October 24, 1999
Judging the judges of CanadaBy Richard Gwyn
SAYETH THE FIRST wise person in a loud, clear voice: ``The law is the law is the law, and must be obeyed.''
Sayeth the second wise person in a voice as strong and firm but edged with just a bit of irritation: ``But sometimes the law is a ass, an idiot.''
Then speaketh up an especially wise person, seated in the lotus position on a high mountain peak: ``Use the law to correct the law. Use the Notwithstanding clause that is part of your own law. Klutzes. Dummies.''
Twice in recent weeks the law has behaved like a ass, an idiot. The Supreme Court ruling on the native fishery in the Maritimes. The Federal Court ruling early this week on a pay equity claim.
With great wisdom, the Supreme Court accepted that the ``honour of the union,'' in the phrase of the majority ruling, required that a 230-year-old treaty by the British crown be interpreted creatively to grant native people the right to make a ``modest living'' from the fishery.
But that admirable judgment was handed down in a way that has had the appalling effect of setting two groups of poor people - commercial fishers and natives - against each other, at times violently, and of dividing the kind of small communities where people need to depend upon each other.
Government should have anticipated court ruling
Of course, the government should have anticipated the Supreme Court ruling.

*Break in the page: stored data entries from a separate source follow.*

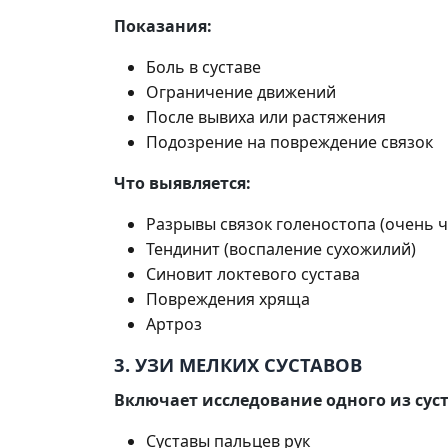
Показания:
Боль в суставе
Ограничение движений
После вывиха или растяжения
Подозрение на повреждение связок
Что выявляется:
Разрывы связок голеностопа (очень ч
Тендинит (воспаление сухожилий)
Синовит локтевого сустава
Повреждения хряща
Артроз
3. УЗИ МЕЛКИХ СУСТАВОВ
Включает исследование одного из суст
Суставы пальцев рук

In fact, though, two lower courts had gone the other way.
But the judges knew what they were about to do and yet did nothing. They failed to minimize the succeeding damage as they could have done easily by giving the two sides negotiating room by setting a six-month or year-long delay in the implementation of the decision (after 230 years, another one would hardly make a difference).
The pay equity decision by the Federal Court takes a clumsily drafted 1978 law and interprets it literally. A group of mostly female civil servants will receive back pay and lost interest, totalling something above $3 billion, even though they had been receiving higher pay than their equivalents in the private sector. Supposedly, though, they had been receiving less than some male workers in different jobs that the Human Rights Commission judged were at the same skill level of the female workers - though it has no expertise in salaries and job classificiations.

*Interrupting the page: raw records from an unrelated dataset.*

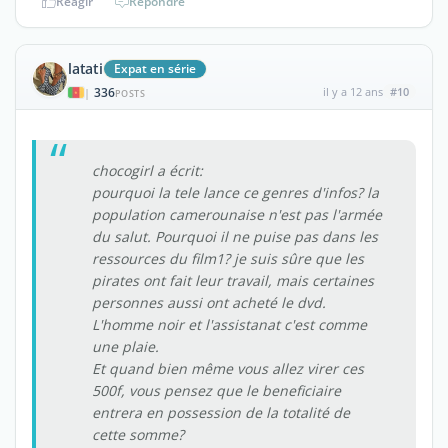
Réagir
Répondre
latati
Expat en série
336
il y a 12 ans
#10
|
POSTS
chocogirl a écrit:
pourquoi la tele lance ce genres d'infos? la
population camerounaise n'est pas l'armée
du salut. Pourquoi il ne puise pas dans les
ressources du film1? je suis sûre que les
pirates ont fait leur travail, mais certaines
personnes aussi ont acheté le dvd.
L'homme noir et l'assistanat c'est comme
une plaie.
Et quand bien même vous allez virer ces
500f, vous pensez que le beneficiaire
entrera en possession de la totalité de
cette somme?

Pay equity judgments on this multi-billion-dollar scale were never contemplated when the legislation was originally enacted. That's why no provision exists to achieve equity in the most obvious way - by reducing the pay of the supposedly overpaid male workers. The Federal Court ignored this reality. So an abnormally huge settlement will be paid out of funds that will now not be available for all other kinds of social and economic projects, from child care to university research.
Judges failed to take consequences into account
In both these judgments, and in others, the judges have been accused of acting like politicians. Far better that they had. Instead, they failed to act like politicians. They failed, that is, to take into account the consequences of their actions, as if the law were an intellectual abstraction.

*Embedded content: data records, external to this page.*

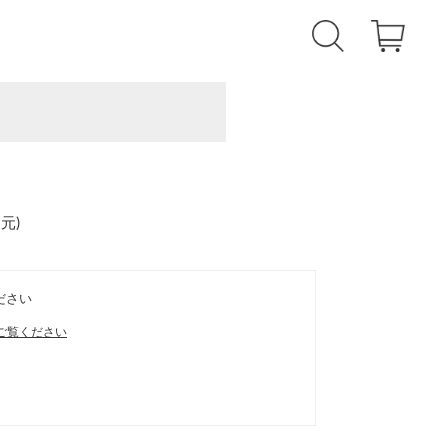
還元
)
ださい
ご覧ください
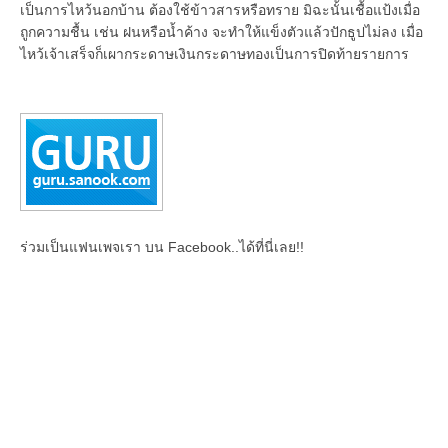
เป็นการไหว้นอกบ้าน ต้องใช้ข้าวสารหรือทราย มิฉะนั้นเชื้อแป้งเมื่อ
ถูกความชื้น เช่น ฝนหรือน้ำค้าง จะทำให้แข็งตัวแล้วปักธูปไม่ลง เมื่อ
ไหว้เจ้าเสร็จก็เผากระดาษเงินกระดาษทองเป็นการปิดท้ายรายการ
ร่วมเป็นแฟนเพจเรา บน Facebook..ได้ที่นี่เลย!!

A remedy does exist. The Constitution provides for Parliament, and for the provincial legislatures on matters within their jurisdiction, to use the so-called Notwithstanding clause to set aside, or to modify or to delay, the judgment of the courts. The law, that's to say, contains within itself the means to correct errors in the law.
Repeatedly, though, Prime Minister Jean Chrétien and his ministers have insisted they will not use the Notwithstanding clause. Their reason isn't these two troubling cases. Instead, it's because in 1988, Quebec's then premier Robert Bourassa invoked the Notwithstanding clause to set aside a decision of the Supreme Court that overruled the French-only provisions in Quebec's Language Charter, Bill 101.
That was politics at its worst. It touched off a backlash in the rest of the country that led to the defeat of the Meech Lake accord. Ever since, the Notwithstanding clause has been tainted. As critically, Ottawa fears that if it ever resorts to the clause, Quebec would gain justification for using the device whenever it pleases. These concerns are legitimate. But they are insufficient. The clause exists to be used, because not using it leads to bad law. The single requirement is that it be used sparingly and with precision.
Using it would have one highly desirable consequence. For the first time, the judges would be aware they, themselves, are being judged. Thereafter, they'd make not different judgments but more careful ones.